Coupled with the one-two punch of Cillian Murphy and Robert Downey Jr, both of whom ought to receive plenty of industry award buzz for their work here, Oppenheimer is absolutely stacked with name talent from top to bottom, virtually a who’s who of notable Hollywood actors – the film is primarily a sausage-fest, no matter how many times Nolan cuts to Pugh’s nubile form in the film’s not-really-needed sex scenes – and for most of the movie I felt like I was pointing at the screen and screaming “oh it’s that guy” every five minutes. An older Josh Hartnett, a near-unrecognizable David Krumholtz, Oscar-winners Matt Damon, Rami Malek, Kenneth Branagh and Gary Oldman, Oscar nominee Casey Affleck, and icons like Matthew Modine, Tony Goldwyn, James Remar, Tom Conti (terrific as Albert einstein) spread throughout the film in a variety of cameo and supporting turns, while comparative newcomers like Solo’s Alden Ehrenreich, The Suicide Squad’s David Dastmalchian, Chronicle’s Dane DeHaan, Army Of Thieves star Matthias Schweighofer, and The Orville’s Scott Grimes fill out this impressive catalogue of stars. Nobody – I repeat nobody – puts a foot wrong performance wise, although I wasn’t as impressed with director/actor Benny Safdie’s take on Hungarian-born physicist Edward Teller (the father of the H-bomb) as I expected to be. It’s perhaps easier to pinpoint who isn’t in Oppenheimer, if I’m honest.

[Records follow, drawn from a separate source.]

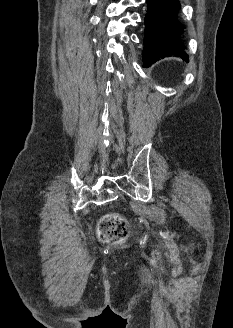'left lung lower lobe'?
<instances>
[{"instance_id":"1","label":"left lung lower lobe","mask_w":233,"mask_h":328,"mask_svg":"<svg viewBox=\"0 0 233 328\" xmlns=\"http://www.w3.org/2000/svg\"><path fill=\"white\" fill-rule=\"evenodd\" d=\"M148 12L145 18V40L143 60L150 66L160 57L176 56L188 61L180 35L183 26L177 20V0H147Z\"/></svg>"}]
</instances>
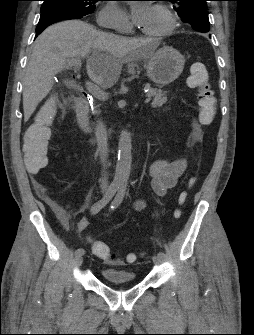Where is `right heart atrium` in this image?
Returning a JSON list of instances; mask_svg holds the SVG:
<instances>
[{
    "instance_id": "right-heart-atrium-1",
    "label": "right heart atrium",
    "mask_w": 254,
    "mask_h": 335,
    "mask_svg": "<svg viewBox=\"0 0 254 335\" xmlns=\"http://www.w3.org/2000/svg\"><path fill=\"white\" fill-rule=\"evenodd\" d=\"M97 22L105 27L126 32L130 29V23L123 10L115 3H108L100 9Z\"/></svg>"
}]
</instances>
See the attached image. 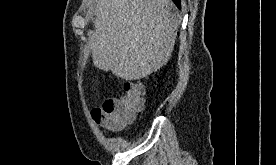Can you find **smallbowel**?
I'll use <instances>...</instances> for the list:
<instances>
[{
	"instance_id": "small-bowel-1",
	"label": "small bowel",
	"mask_w": 276,
	"mask_h": 165,
	"mask_svg": "<svg viewBox=\"0 0 276 165\" xmlns=\"http://www.w3.org/2000/svg\"><path fill=\"white\" fill-rule=\"evenodd\" d=\"M101 109H102V106L93 109V111H92V116H93L94 120H95L98 124H100L101 126H103V127H109V126H110V122H109L107 119H105V118H103V117H98V114L101 113Z\"/></svg>"
}]
</instances>
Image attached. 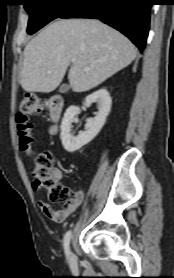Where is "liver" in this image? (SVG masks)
<instances>
[{
    "label": "liver",
    "instance_id": "liver-1",
    "mask_svg": "<svg viewBox=\"0 0 174 278\" xmlns=\"http://www.w3.org/2000/svg\"><path fill=\"white\" fill-rule=\"evenodd\" d=\"M136 54L127 37L99 20L59 19L26 45L19 82L26 92L49 93L70 66L71 89L85 92L127 67Z\"/></svg>",
    "mask_w": 174,
    "mask_h": 278
}]
</instances>
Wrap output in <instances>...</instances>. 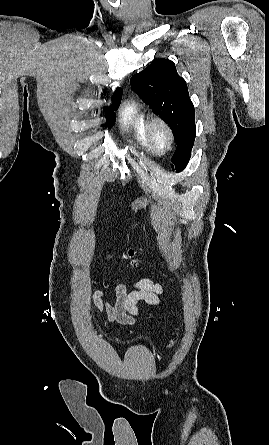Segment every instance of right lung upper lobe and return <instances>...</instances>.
Segmentation results:
<instances>
[{
	"mask_svg": "<svg viewBox=\"0 0 269 445\" xmlns=\"http://www.w3.org/2000/svg\"><path fill=\"white\" fill-rule=\"evenodd\" d=\"M122 98V90L121 88H117L112 99V106H114L119 100Z\"/></svg>",
	"mask_w": 269,
	"mask_h": 445,
	"instance_id": "right-lung-upper-lobe-1",
	"label": "right lung upper lobe"
}]
</instances>
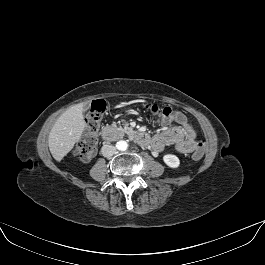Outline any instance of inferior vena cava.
Wrapping results in <instances>:
<instances>
[{
  "label": "inferior vena cava",
  "mask_w": 265,
  "mask_h": 265,
  "mask_svg": "<svg viewBox=\"0 0 265 265\" xmlns=\"http://www.w3.org/2000/svg\"><path fill=\"white\" fill-rule=\"evenodd\" d=\"M101 153L104 157H111L116 153V148L112 145L106 144L102 146Z\"/></svg>",
  "instance_id": "inferior-vena-cava-1"
}]
</instances>
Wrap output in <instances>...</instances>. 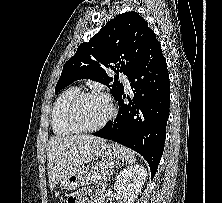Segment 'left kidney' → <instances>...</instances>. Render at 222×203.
I'll return each instance as SVG.
<instances>
[{
    "label": "left kidney",
    "mask_w": 222,
    "mask_h": 203,
    "mask_svg": "<svg viewBox=\"0 0 222 203\" xmlns=\"http://www.w3.org/2000/svg\"><path fill=\"white\" fill-rule=\"evenodd\" d=\"M147 170L141 165H132L123 169L116 177L114 190L124 203H134L146 180Z\"/></svg>",
    "instance_id": "5707ae66"
}]
</instances>
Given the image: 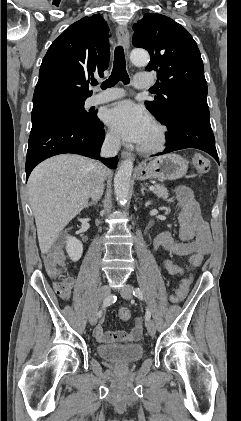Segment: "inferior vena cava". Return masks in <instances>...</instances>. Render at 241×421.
Instances as JSON below:
<instances>
[{
  "instance_id": "inferior-vena-cava-1",
  "label": "inferior vena cava",
  "mask_w": 241,
  "mask_h": 421,
  "mask_svg": "<svg viewBox=\"0 0 241 421\" xmlns=\"http://www.w3.org/2000/svg\"><path fill=\"white\" fill-rule=\"evenodd\" d=\"M120 149V138L116 135H108L101 148V156L113 157ZM106 167L101 163H96L95 171L92 176L90 196L93 201H98L104 190Z\"/></svg>"
}]
</instances>
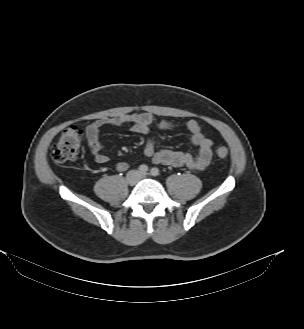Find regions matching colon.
I'll use <instances>...</instances> for the list:
<instances>
[{"label":"colon","mask_w":304,"mask_h":329,"mask_svg":"<svg viewBox=\"0 0 304 329\" xmlns=\"http://www.w3.org/2000/svg\"><path fill=\"white\" fill-rule=\"evenodd\" d=\"M83 133L75 127L67 128L59 137L51 153L52 161L55 164H63L75 160L79 148L82 144ZM229 151L225 146H219L216 149V155L224 159L228 156Z\"/></svg>","instance_id":"obj_1"}]
</instances>
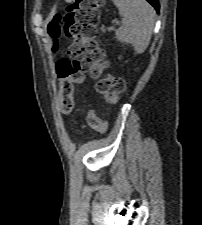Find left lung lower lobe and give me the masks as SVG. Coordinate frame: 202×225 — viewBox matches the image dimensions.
I'll return each instance as SVG.
<instances>
[{"instance_id": "left-lung-lower-lobe-1", "label": "left lung lower lobe", "mask_w": 202, "mask_h": 225, "mask_svg": "<svg viewBox=\"0 0 202 225\" xmlns=\"http://www.w3.org/2000/svg\"><path fill=\"white\" fill-rule=\"evenodd\" d=\"M158 12L159 11V1L158 0H147Z\"/></svg>"}]
</instances>
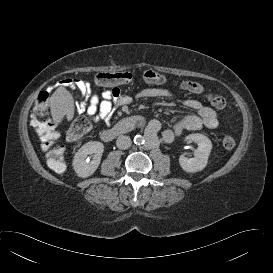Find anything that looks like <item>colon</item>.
Returning a JSON list of instances; mask_svg holds the SVG:
<instances>
[{"label":"colon","mask_w":273,"mask_h":273,"mask_svg":"<svg viewBox=\"0 0 273 273\" xmlns=\"http://www.w3.org/2000/svg\"><path fill=\"white\" fill-rule=\"evenodd\" d=\"M135 75L131 72H102L95 76L94 82L99 86L113 87L121 84L131 83ZM140 78L147 84H164L166 77L154 70H146ZM189 89L193 92H200L202 86L195 81L188 82ZM49 91H41L38 95L36 105L31 115V125L36 130L42 147L45 151V156L48 165L57 173H62L66 169L64 163V147L59 144L60 134L56 124L51 120L48 110V101L50 99ZM208 100L216 109H223L226 106V100L221 95L209 94ZM92 124L88 117H77L67 132L69 141H76L83 137L91 130ZM236 144L232 136H225L222 140V145L225 149H232Z\"/></svg>","instance_id":"obj_1"}]
</instances>
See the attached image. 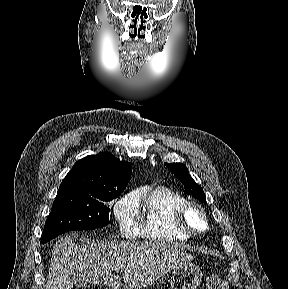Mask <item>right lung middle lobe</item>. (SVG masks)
<instances>
[{
    "mask_svg": "<svg viewBox=\"0 0 288 289\" xmlns=\"http://www.w3.org/2000/svg\"><path fill=\"white\" fill-rule=\"evenodd\" d=\"M122 191L106 190L96 193L58 192L47 218L41 243L71 230H91L109 223L106 202Z\"/></svg>",
    "mask_w": 288,
    "mask_h": 289,
    "instance_id": "right-lung-middle-lobe-1",
    "label": "right lung middle lobe"
}]
</instances>
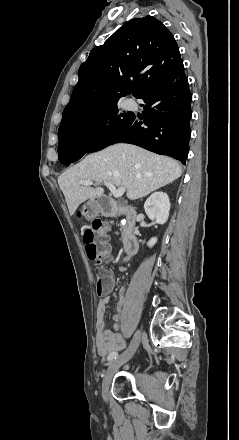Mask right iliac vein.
I'll list each match as a JSON object with an SVG mask.
<instances>
[{"mask_svg":"<svg viewBox=\"0 0 239 440\" xmlns=\"http://www.w3.org/2000/svg\"><path fill=\"white\" fill-rule=\"evenodd\" d=\"M142 332L138 330L135 335L133 336V339L131 340V343L126 351H124L121 355L116 357L108 366L103 381H102V395L104 398H107L109 393V387L113 378V375L116 373V371L126 362H128L131 357L134 355L135 351L137 350L140 340H141Z\"/></svg>","mask_w":239,"mask_h":440,"instance_id":"1","label":"right iliac vein"}]
</instances>
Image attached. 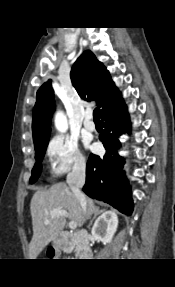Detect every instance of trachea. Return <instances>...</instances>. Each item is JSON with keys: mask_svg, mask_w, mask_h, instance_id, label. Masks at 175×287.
<instances>
[{"mask_svg": "<svg viewBox=\"0 0 175 287\" xmlns=\"http://www.w3.org/2000/svg\"><path fill=\"white\" fill-rule=\"evenodd\" d=\"M93 117H94V120L99 121V111L97 108H95L93 111Z\"/></svg>", "mask_w": 175, "mask_h": 287, "instance_id": "obj_1", "label": "trachea"}]
</instances>
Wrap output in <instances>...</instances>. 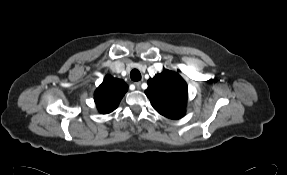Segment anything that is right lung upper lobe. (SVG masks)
<instances>
[{
  "mask_svg": "<svg viewBox=\"0 0 287 175\" xmlns=\"http://www.w3.org/2000/svg\"><path fill=\"white\" fill-rule=\"evenodd\" d=\"M127 90L128 86L123 80L107 75L94 94L99 112L108 114L115 110Z\"/></svg>",
  "mask_w": 287,
  "mask_h": 175,
  "instance_id": "obj_1",
  "label": "right lung upper lobe"
}]
</instances>
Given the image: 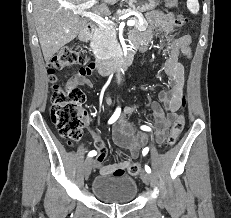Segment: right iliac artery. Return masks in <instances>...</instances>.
I'll use <instances>...</instances> for the list:
<instances>
[{
  "label": "right iliac artery",
  "mask_w": 231,
  "mask_h": 218,
  "mask_svg": "<svg viewBox=\"0 0 231 218\" xmlns=\"http://www.w3.org/2000/svg\"><path fill=\"white\" fill-rule=\"evenodd\" d=\"M120 112H121V109L117 108L116 111L114 112V114L112 115V117L110 118L108 123L109 124L114 123L118 119ZM96 154H97V152L95 150H92L89 152L88 156L92 157V156H95Z\"/></svg>",
  "instance_id": "right-iliac-artery-1"
}]
</instances>
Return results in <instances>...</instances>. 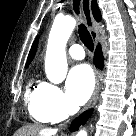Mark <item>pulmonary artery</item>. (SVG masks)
<instances>
[{"mask_svg":"<svg viewBox=\"0 0 136 136\" xmlns=\"http://www.w3.org/2000/svg\"><path fill=\"white\" fill-rule=\"evenodd\" d=\"M68 53L71 57L75 59H83L85 55L83 48L78 44L70 46L68 49Z\"/></svg>","mask_w":136,"mask_h":136,"instance_id":"obj_1","label":"pulmonary artery"}]
</instances>
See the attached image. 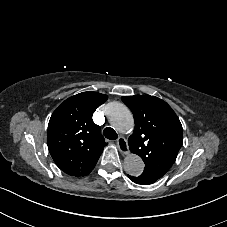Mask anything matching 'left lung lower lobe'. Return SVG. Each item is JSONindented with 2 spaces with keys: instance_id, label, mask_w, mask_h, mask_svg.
<instances>
[{
  "instance_id": "left-lung-lower-lobe-1",
  "label": "left lung lower lobe",
  "mask_w": 227,
  "mask_h": 227,
  "mask_svg": "<svg viewBox=\"0 0 227 227\" xmlns=\"http://www.w3.org/2000/svg\"><path fill=\"white\" fill-rule=\"evenodd\" d=\"M128 177L131 179V181H133L136 184H140V185H149L158 180L157 178H155L149 174H145V173H142L138 177H133L130 175H128Z\"/></svg>"
}]
</instances>
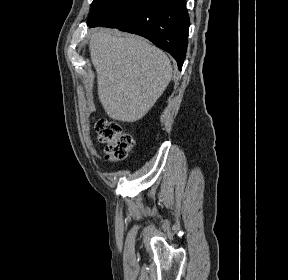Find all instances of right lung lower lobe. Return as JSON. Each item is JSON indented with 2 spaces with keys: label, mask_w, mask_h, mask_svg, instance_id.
<instances>
[{
  "label": "right lung lower lobe",
  "mask_w": 288,
  "mask_h": 280,
  "mask_svg": "<svg viewBox=\"0 0 288 280\" xmlns=\"http://www.w3.org/2000/svg\"><path fill=\"white\" fill-rule=\"evenodd\" d=\"M185 0H117L101 10L90 27L105 26L138 34L169 52L181 70L188 45Z\"/></svg>",
  "instance_id": "right-lung-lower-lobe-1"
}]
</instances>
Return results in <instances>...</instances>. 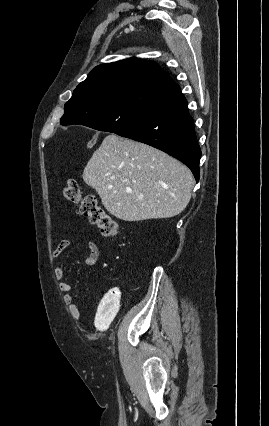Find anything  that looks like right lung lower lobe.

Oppenheimer is a film that I was impressed by, but struggled to quote-unquote enjoy. That’s not to say it’s a great film, because it’s both a remarkable technical achievement – the replication of the Trinity Test without setting off an actual nuclear weapon, or doing it all as CG, is astonishing in today’s CG-riddled age – and a compelling dramatic narrative of the life of a man many have heard about but few would be familiar with, and while the movie has been described as everything from propagandist claptrap to a maudlin case study in survivor’s guilt, Nolan and the behind-the-camera team in production have crafted something of remarkable beauty. The fact that the film contains virtually no computer effects whatsoever, meaning Oppenheimer is as analogue as the creation of the bomb itself. It’s impossibly dense, so a working knowledge of American atomic science history is probably advised (or just history generally), and the group I attended the cinema to see the film noted a couple of actual real-life events depicted that only students of this material would be aware of, so prepare yourself. As with many Nolan films, however, there’s a coolness to the emotional heartbeat of the film I struggled to get past, and despite the solid work of Emily Blunt in the depressive yet strong-willed homemaker wife role, not even her attempts to galvanise empathy seemed to work. Oppenheimer is a proficient and well made movie, and I recognise it as a genuinely astounding period film, but was I entertained by it? Somewhat, but not as much as I was impressed with the work that went on to make it.

“Every man, woman and child lives under a nuclear sword of Damocles, hanging by the slenderest of threads, capable of being cut at any moment by accident or miscalculation or by madness.” – President John F Kennedy, September 25th, 1961 – UN General Assembly Speech

I think time will be kind to Oppenheimer’s legacy, thankfully, despite my reticence with it as a piece of entertainment. We have so very few auteur directors with such vision as Christopher Nolan that even a big-budget mainstream arthouse project such as this should be (and has been) embraced by the punditry and casual fan alike, and we need to actively support prestige projects such as this be made more often. Cillian Murphy makes an appropriately sombre and moving portrayal of the title character, Robert Downey Jr plays a heck of a venal antagonist, and the attention to period detail is superb, to say nothing of Ludwig Goransson’s thunderous score and Hoyte van Hoytema’s crisp, aching cinematography, with both these elements combining to provide the film with bombastic energy apropos of its subject matter. Oppenheimer is a remarkable film and no doubt one of the best of the year (it’s my strongest tip for Best Picture to-date) but I found myself at odds with its impressiveness contrasted to my enjoyment of it.